We won’t know how many lives the BabyArk will save for a while; it will be sold next year via a direct-to-consumer model. Whatever the outcome, it seems that Stephenson is enjoying the freedom to apply his design approach to a wider range of projects – an approach which begins with research.

While a lot of designers start with drawing, it’s the last thing he does. Research involves looking at what’s already been done; “I don’t like to start from zero,” he says. “Standing on the shoulders of giants,” as he says, doesn’t just mean other designers. That includes nature: looking at the woodpecker’s evolution, for example. “I spend a lot of time thinking,” he says. “It might look like I’m doing nothing but my mind is thinking, thinking, thinking.”

Stephenson’s Fiat 500

What is he currently thinking about? He is involved in a design project for smart glasses in the vein of Google Glasses, which he believes “never really made it because they’re so geeky looking”. The tech is 99% invisible, Stephenson says. The glasses could tell you the route from Piccadilly Circus to Covent Garden, for instance as well as biometric information like heart rate. Potentially they could play music without headphones, using sonic vibrations. “You could be listening to music and nobody would know you’d be listening,” he says.

Again, the emphasis is on design that seem “familiar” so that consumers can imagine themselves using them. “You want the wow factor and the love at first sight factor but if the design is something you have to get used to, it’s not good design.”

Companies don’t push innovation enough because of cost and risk, he says. It often involves a reliable investor. But again, looking across the sector can help. Like looking at materials used in industries such as the military, where there is a “lot of innovation in terms of saving lives”. “That is a great way to adopt technology that’s been developed,” Stephenson says. “It’s a source we should tap into – and governments around the world sponsor innovation through design, like university research.”


“Designers who get it right most of the time are pretty obsessed with curiosity”

Stephenson cannot pick a favourite from his many recognisable car designs – “you love them for all different reasons.” It’s also not impossible that we might see another Stephenson-designed vehicle in the future. “Doing a car again would be absolutely fun,” he says. “I wouldn’t want to get back into the industry and design again for a car company where you have to design a range of cars for ten years. But designing a one-off can be fun.”
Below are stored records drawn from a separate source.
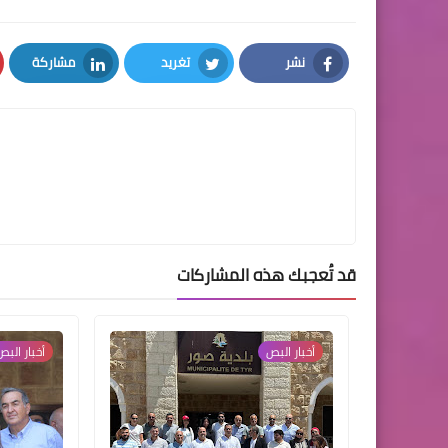
نشر
تغريد
مشاركة
LinkedIn
Twitter
Facebook
قد تُعجبك هذه المشاركات
أخبار ‏البص
أخبار البص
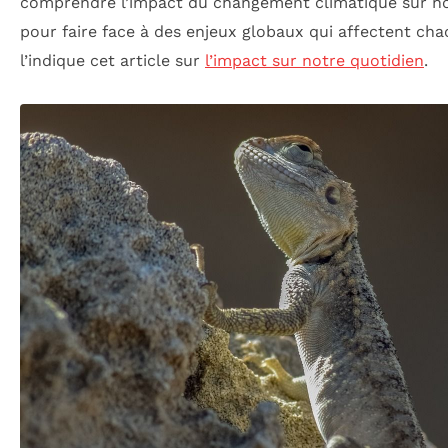
comprendre l’impact du changement climatique sur not
pour faire face à des enjeux globaux qui affectent c
l’indique cet article sur
l’impact sur notre quotidien
.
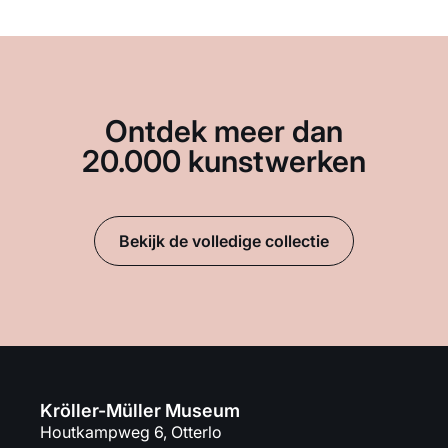
Ontdek meer dan
20.000 kunstwerken
Bekijk de volledige collectie
Kröller-Müller Museum
Houtkampweg 6, Otterlo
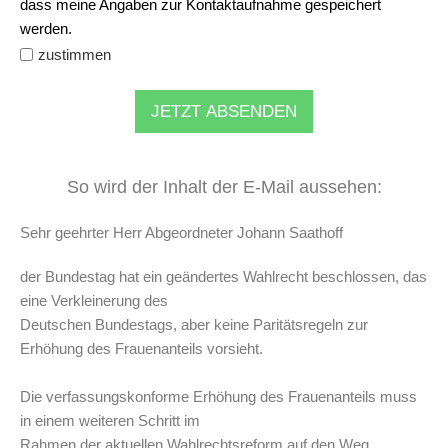
dass meine Angaben zur Kontaktaufnahme gespeichert
werden.
zustimmen
JETZT ABSENDEN
So wird der Inhalt der E-Mail aussehen:
Sehr geehrter Herr Abgeordneter Johann Saathoff
der Bundestag hat ein geändertes Wahlrecht beschlossen, das
eine Verkleinerung des
Deutschen Bundestags, aber keine Paritätsregeln zur
Erhöhung des Frauenanteils vorsieht.
Die verfassungskonforme Erhöhung des Frauenanteils muss
in einem weiteren Schritt im
Rahmen der aktuellen Wahlrechtsreform auf den Weg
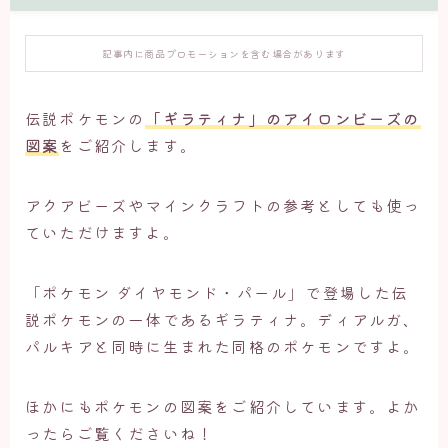
記事内に商品プロモーションを含む場合があります
伝説ポケモンの
「ギラティナ」のアイロンビーズの
図案
をご紹介します。
アクアビーズやマインクラフトの参考としても使っ
ていただけますよ。
「ポケモン ダイヤモンド・パール」で登場した伝
説ポケモンの一体であるギラティナ。ディアルガ、
パルキアと同時に生まれた同格のポケモンですよ。
ほかにもポケモンの図案をご紹介しています。よか
ったらご覧くださいね！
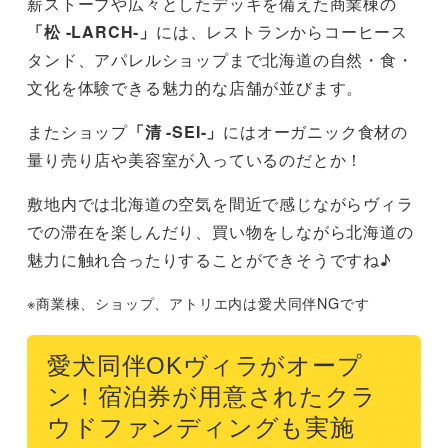
薪ストーブや広々としたデッキを備えた商業棟の
「松 -LARCH-」
には、レストランからコーヒース
タンド、アパレルショップまで北海道の自然・食・
文化を体験できる魅力的な店舗が並びます。
またショップ
「清 -SEI-」
にはオーガニック食材の
量り売り店や美容室が入っているのだとか！
敷地内では北海道の空気を間近で感じながらヴィラ
での滞在を楽しんだり、買い物をしながら北海道の
魅力に触れ合ったりすることができそうですね♪
※商業棟、ショップ、アトリエ内は愛犬同伴NGです
愛犬同伴OKヴィラがオープ
ン！宿泊券が用意されたクラ
ウドファンディングも実施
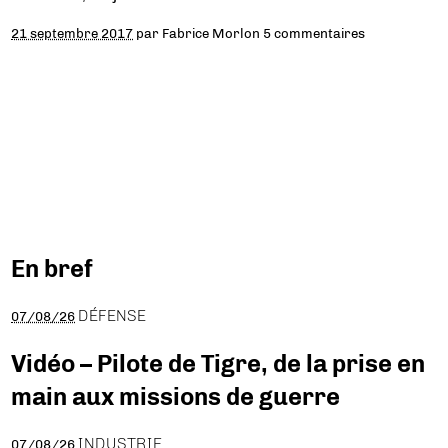
21 septembre 2017
par
Fabrice Morlon
5 commentaires
En bref
DÉFENSE
07/08/26
Vidéo – Pilote de Tigre, de la prise en
main aux missions de guerre
INDUSTRIE
07/08/26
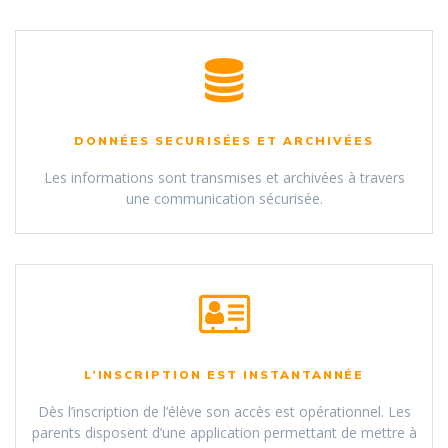
DONNÉES SECURISÉES ET ARCHIVÉES
Les informations sont transmises et archivées à travers
une communication sécurisée.
L’INSCRIPTION EST INSTANTANNÉE
Dès l’inscription de l’élève son accès est opérationnel. Les
parents disposent d’une application permettant de mettre à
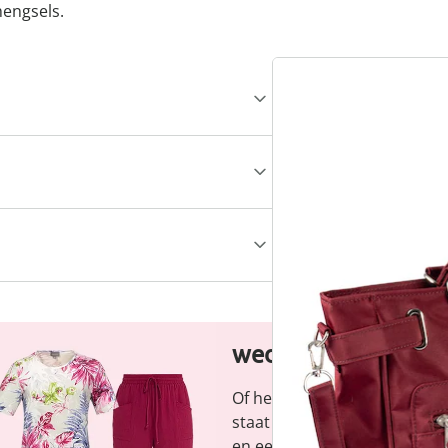
hengsels.
wedolina - Ons ni
Of het nu gaat om elegante b
staat voor modieuze versch
en een faire prijs-kwaliteitve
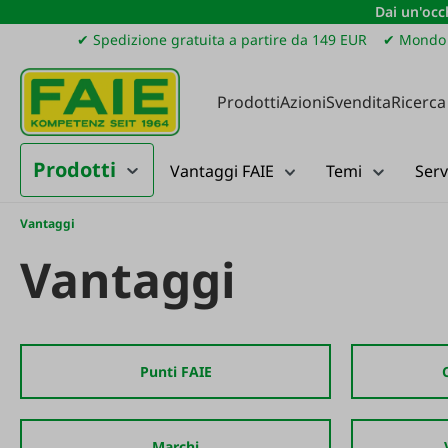
Dai un'occh
ssa al contenuto principale
Salta alla ricerca
Passa alla navigazione principale
✔ Spedizione gratuita a partire da 149 EUR
✔ Mondo 
Prodotti
Azioni
Svendita
Ricerca
Prodotti
Vantaggi FAIE
Temi
Serv
Vantaggi
Vantaggi
Punti FAIE
Marchi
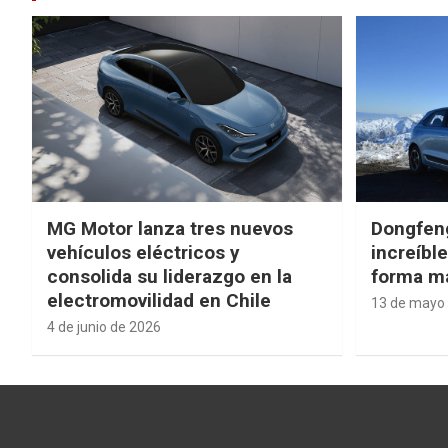
MG Motor lanza tres nuevos
Dongfen
vehículos eléctricos y
increíbl
consolida su liderazgo en la
forma má
electromovilidad en Chile
13 de mayo
4 de junio de 2026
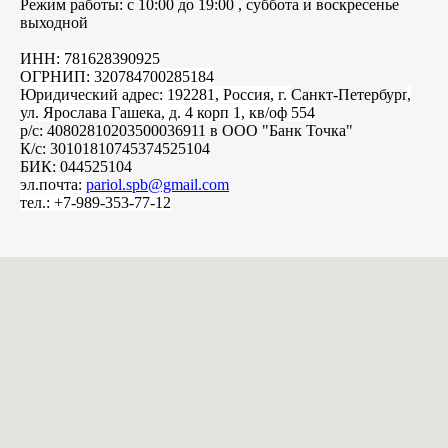
Режим работы: с 10:00 до 19:00 , суббота и воскресенье
выходной
ИНН: 781628390925
ОГРНИП: 320784700285184
Юридический адрес: 192281, Россия, г.
Санкт-Петербург
,
ул. Ярослава Гашека, д. 4 корп 1, кв/оф 554
р/с: 40802810203500036911 в ООО "Банк Точка"
К/с: 30101810745374525104
БИК: 044525104
эл.почта:
pariol.spb@gmail.com
тел.: +7-989-353-77-12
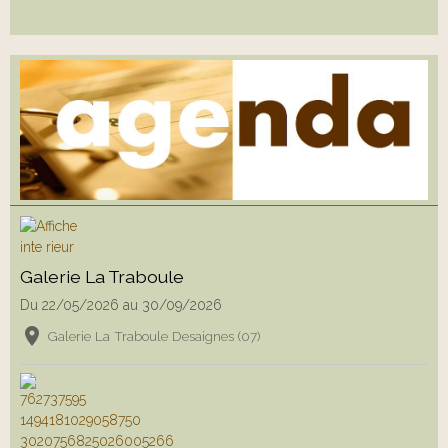
Galerie La Traboule
Du 22/05/2026
au 30/09/2026
Galerie La Traboule Desaignes (07)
At a time when the automotive industry is on the verge of something big – electric vehicles, self-driving vehicles – but many vehicles remain conceptual, could cross-sector push things forward? “Possibly,” he says: “If you don’t get out of the rut, everything becomes too predictable. The idea that you can look out of the industry for inspiration is good.”

And while he wasn’t a fan of the Tesla Cybertruck, Stephenson says that an unusual design concept can have a power. It can “kick off a lot of conversations and inspirations”. “Suddenly all over Instagram, and design websites, people are using that design language for other products.”

This type of inquiring mindset seems to be Stephenson’s mantra, and a clue to his success. “Designers who get it right most of the time are pretty obsessed with curiosity,” he adds. “It’s a huge element in a designer’s vocabulary and lifestyle.”